Die von der belangten Behörde eingeholten Gutachten und Untersuchungen haben ergeben, daß in jenen Beständen, in denen über die Grenzwerte der 2. VO hinausgehende Chlorimmissionen festgestellt wurden, Ertragszuwachsminderungen im Vergleich zu nicht durch Chlorimmissionen belasteten Beständen auftraten. Wie bereits erwähnt, wiesen Vergleichsbestände und Probebestände dieselbe Belastung an Schwefelimmissionen auf. Daraus hat die belangte Behörde zu Recht abgeleitet, daß die Ertragszuwachsminderungen in den chlorbelasteten Probebeständen auf die Chlorimmissionen zurückzuführen seien. Hinweise auf andere zuwachsreduzierende Faktoren sind im Zuge des Verwaltungsverfahrens nicht aufgetaucht. Die beschwerdeführende Partei erläutert auch nicht näher, welche "biotischen und abiotischen Faktoren" als Verursacher der Ertragszuwachsverminderungen in Frage kämen.

Soweit sich die beschwerdeführende Partei gegen die im Gutachten des forsttechnischen Amtssachverständigen vom 17. Februar 1988 verwendeten ertragskundlichen Untersuchungen wendet, ist ihr zu erwidern, daß der angefochtene Bescheid nicht auf diesen, sondern auf von der belangten Behörde vor Erlassung des angefochtenen Bescheides eingeholten ertragskundlichen Untersuchungen basiert.
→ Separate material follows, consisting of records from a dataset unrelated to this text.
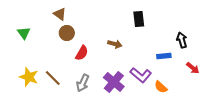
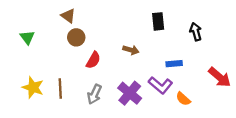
black arrow: (182, 40) -> (196, 32), moved
blue rectangle: (164, 56) -> (174, 64), moved
red arrow: (193, 68) -> (220, 77), size x1.5
brown line: (53, 78) -> (60, 89), turned 42

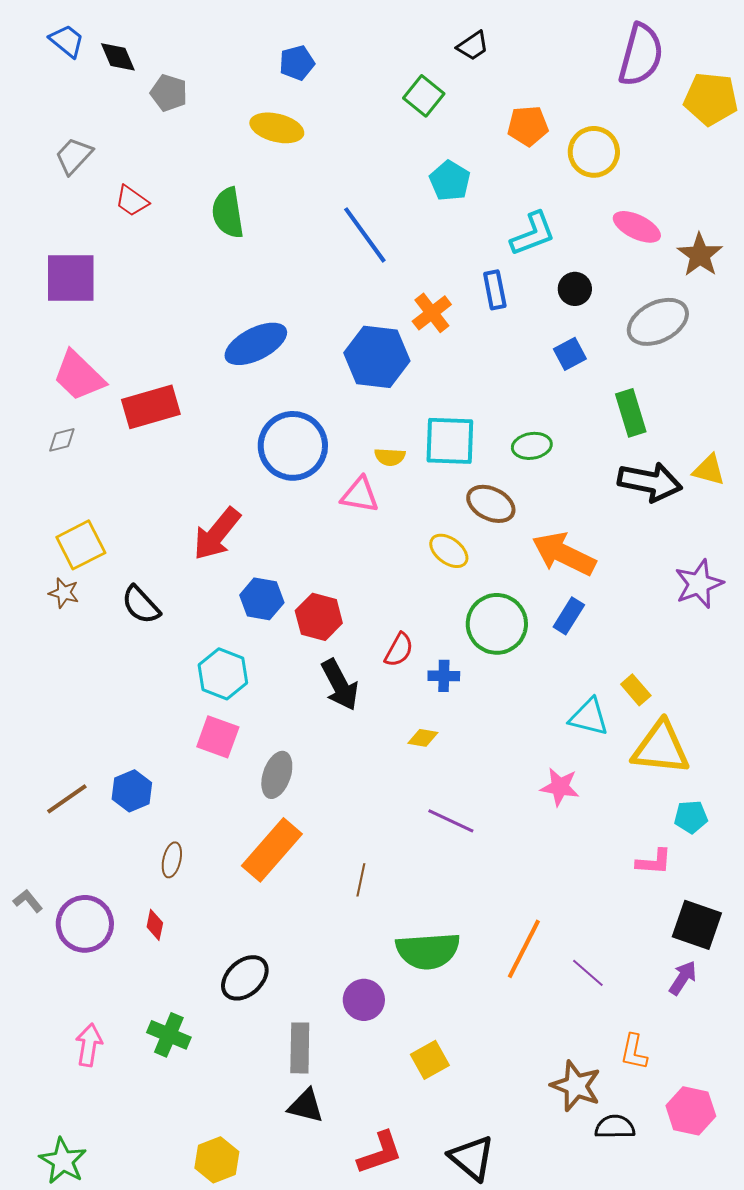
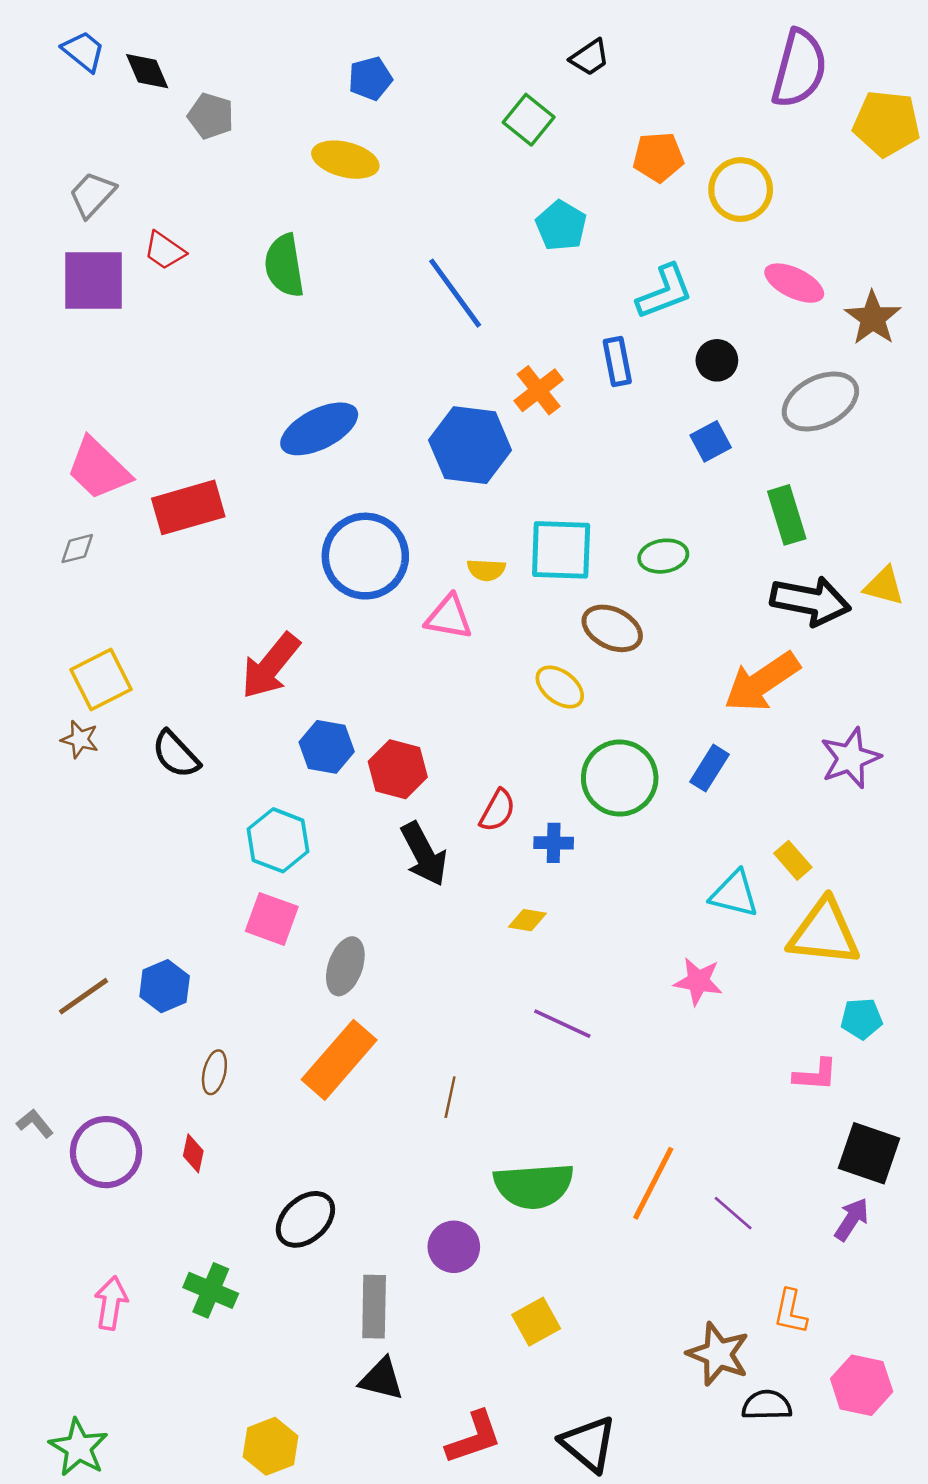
purple square: (71, 278) -> (94, 281), moved
orange arrow: (564, 554) -> (762, 682), moved, turned -60
purple star: (699, 584) -> (850, 758), moved

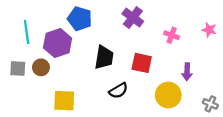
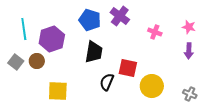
blue pentagon: (80, 19) -> (90, 20), moved
red square: (142, 63) -> (128, 68), moved
gray square: (18, 68) -> (16, 62), turned 35
purple arrow: (187, 72) -> (189, 51), moved
black semicircle: (118, 91) -> (107, 82), turned 144

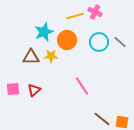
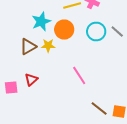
brown triangle: (31, 57) -> (28, 46), turned -30
pink square: (13, 89) -> (11, 88), moved

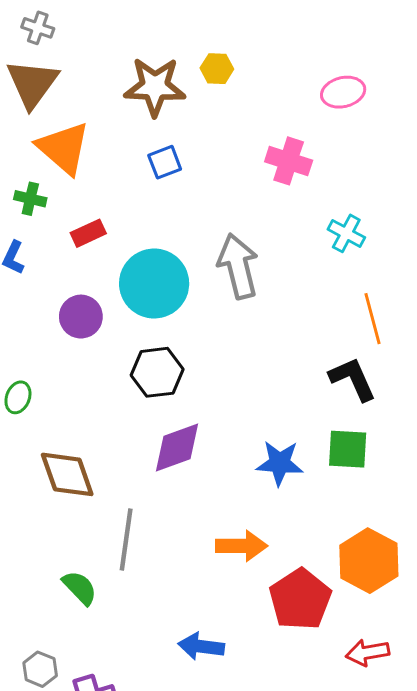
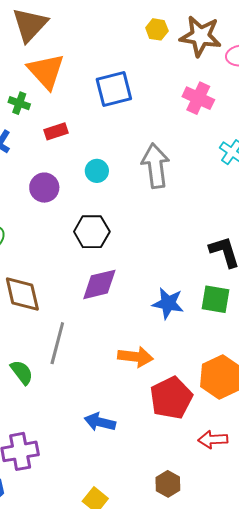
brown star: (155, 87) -> (201, 36), moved
blue square: (165, 162) -> (114, 89), size x1.6
cyan circle: (154, 284) -> (97, 171), size x0.5

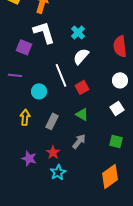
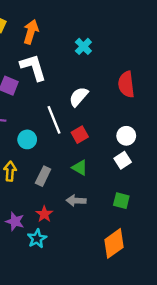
cyan cross: (78, 32) -> (83, 46), moved
white circle: (120, 80) -> (126, 136), moved
gray arrow: (79, 141) -> (76, 201), turned -126
cyan star: (58, 172) -> (37, 239), moved

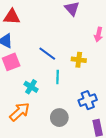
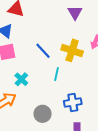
yellow cross: (79, 60) -> (72, 50), moved, size x1.5
cyan line: (58, 77) -> (56, 74), moved

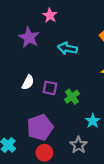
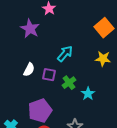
cyan arrow: (67, 48) -> (65, 54), moved, turned 120
cyan star: (93, 121) -> (88, 94), moved

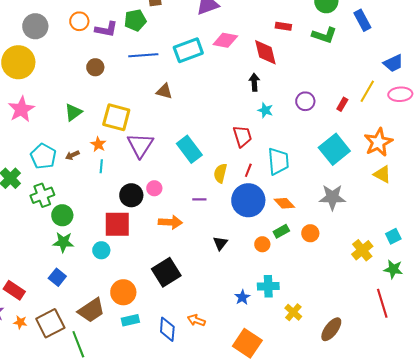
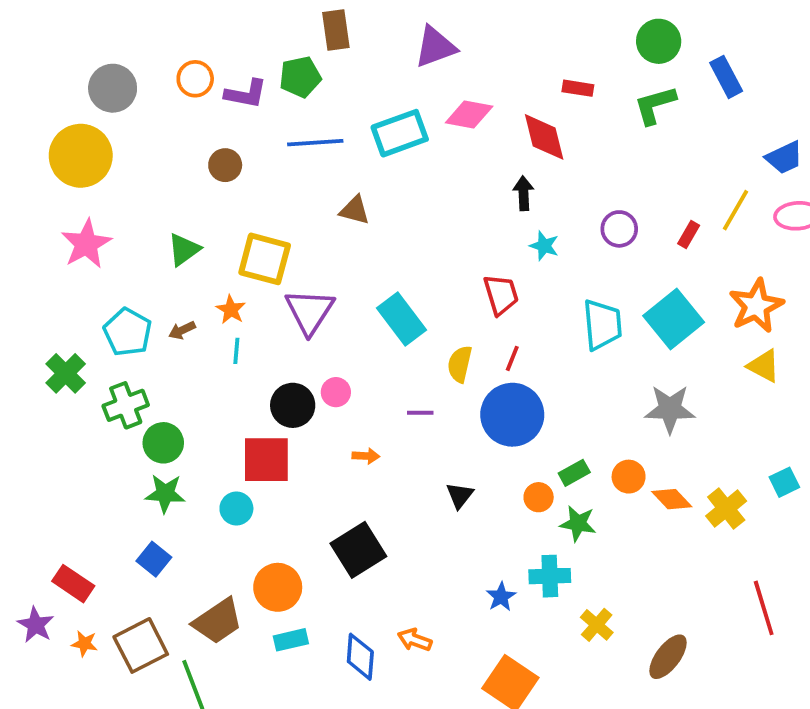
green L-shape: (324, 35) -> (655, 105), turned 145
cyan trapezoid: (278, 161) -> (602, 325), moved
orange diamond: (284, 203) -> (672, 499), moved
orange arrow: (170, 222) -> (366, 456), size x0.6
green star: (393, 269) -> (578, 524), moved

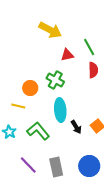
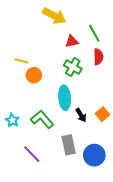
green cross: (55, 80) -> (73, 67), moved
yellow line: (18, 106) -> (22, 61), moved
gray rectangle: (56, 167) -> (69, 145), moved

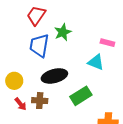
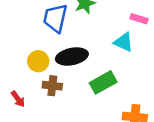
yellow circle: (14, 81) -> (38, 61), moved
red arrow: (21, 104) -> (18, 99), moved

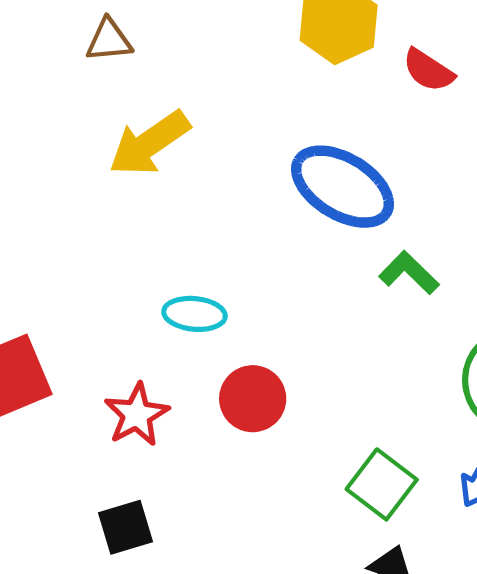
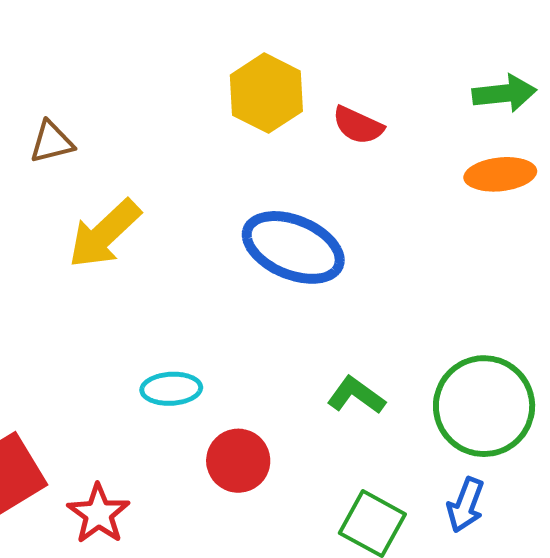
green L-shape: (409, 273) -> (356, 395), moved
red star: (137, 415) -> (98, 514), moved

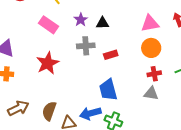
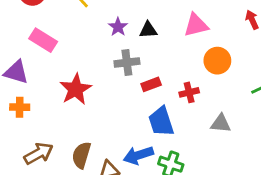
pink triangle: (150, 23) -> (196, 25), moved
pink rectangle: (49, 25) -> (43, 40), moved
red rectangle: (111, 55) -> (151, 84), moved
red cross: (154, 74) -> (189, 92), moved

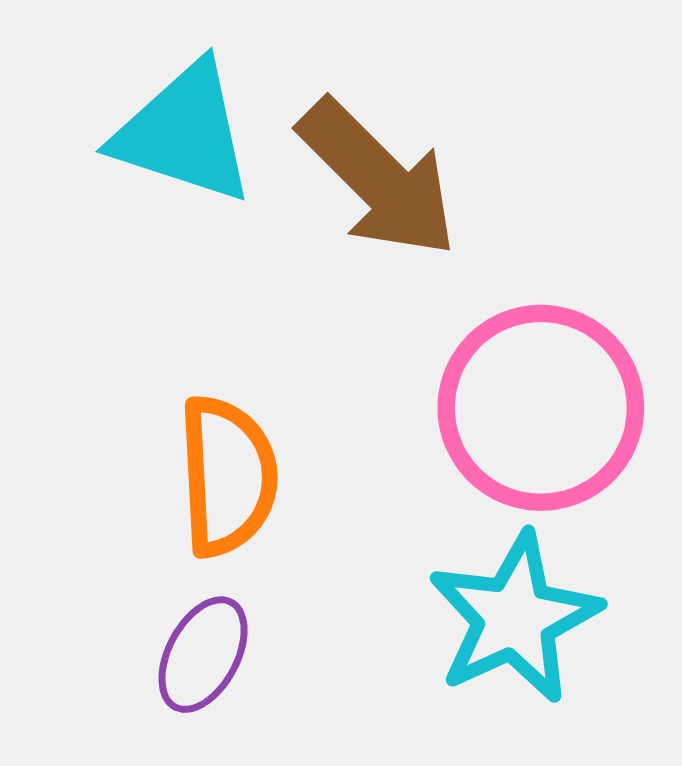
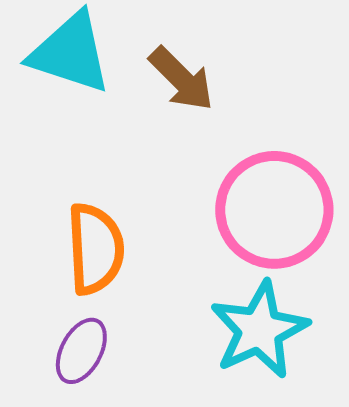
brown arrow: (378, 179) -> (181, 79), size x0.7

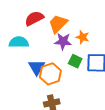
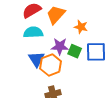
purple star: (63, 41) -> (60, 46), moved
cyan semicircle: (19, 42) -> (33, 32), moved

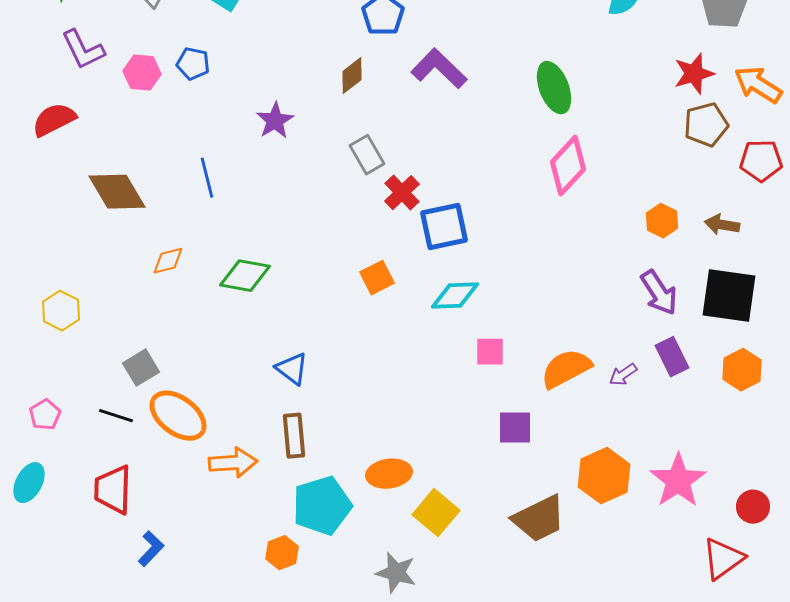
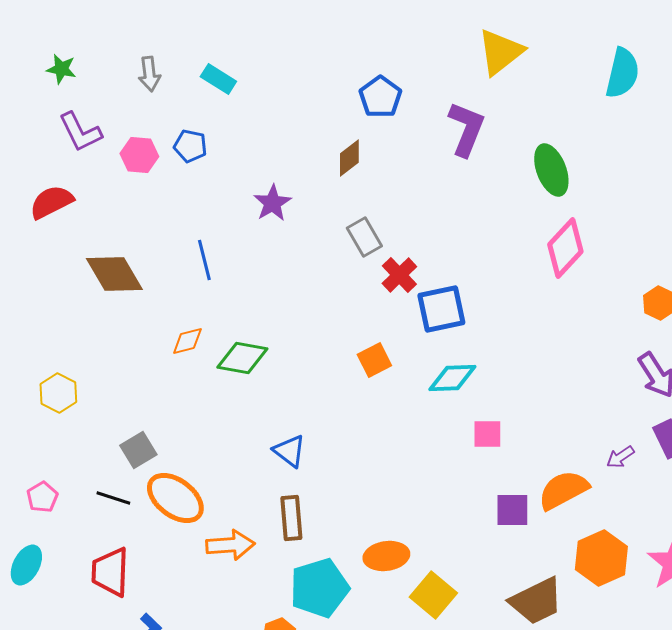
purple L-shape: (439, 69) -> (466, 129), moved, turned 68
orange diamond: (168, 261) -> (187, 341), moved
orange semicircle: (566, 369) -> (563, 490), moved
Die beschwerdeführende Partei wirft der belangten Behörde vor, dem angefochtenen Bescheid liege nicht der Sachverhalt zum Zeitpunkt der Bescheiderlassung zugrunde, weil die belangte Behörde es unterlassen habe, diesen Sachverhalt nach Durchführung der von der beschwerdeführenden Partei gestellten Beweisanträge zu ermitteln.

Der angefochtene Bescheid wurde im Juli 1991 erlassen. Die belangte Behörde hat ihrer Entscheidung u.a. eine Nadelanalyse zugrunde gelegt, die die Chlor-Werte des Jahres 1990 ausweist. Da nach der 2. VO die Probenahme bei Nadelbäumen im Herbst zu erfolgen hat, waren dies die aktuellsten zur Verfügung stehenden Werte. Aufbauend darauf wurde die Ertragszuwachsminderung ermittelt. Der Vorwurf, dem angefochtenen Bescheid liege nicht der zum Zeitpunkt seiner Erlassung gegebene Sachverhalt zugrunde, ist daher unzutreffend.

Schließlich verweist die beschwerdeführende Partei darauf, daß sie bereits in der Berufung gegen den erstinstanzlichen Bescheid gerügt habe, daß im gewerbetechnischen Gutachten alle Chlor-, Chlorwasserstoff- und chlorierten Kohlewasserstoff-Emissionen in Summe angeführt würden. Sie habe in diesem Zusammenhang darauf verwiesen, daß die CKW-Emissionen ca. 75 % betrügen und den forstschädigenden Emissionen zuzurechnen seien (gemeint offenbar: nicht zuzurechnen seien).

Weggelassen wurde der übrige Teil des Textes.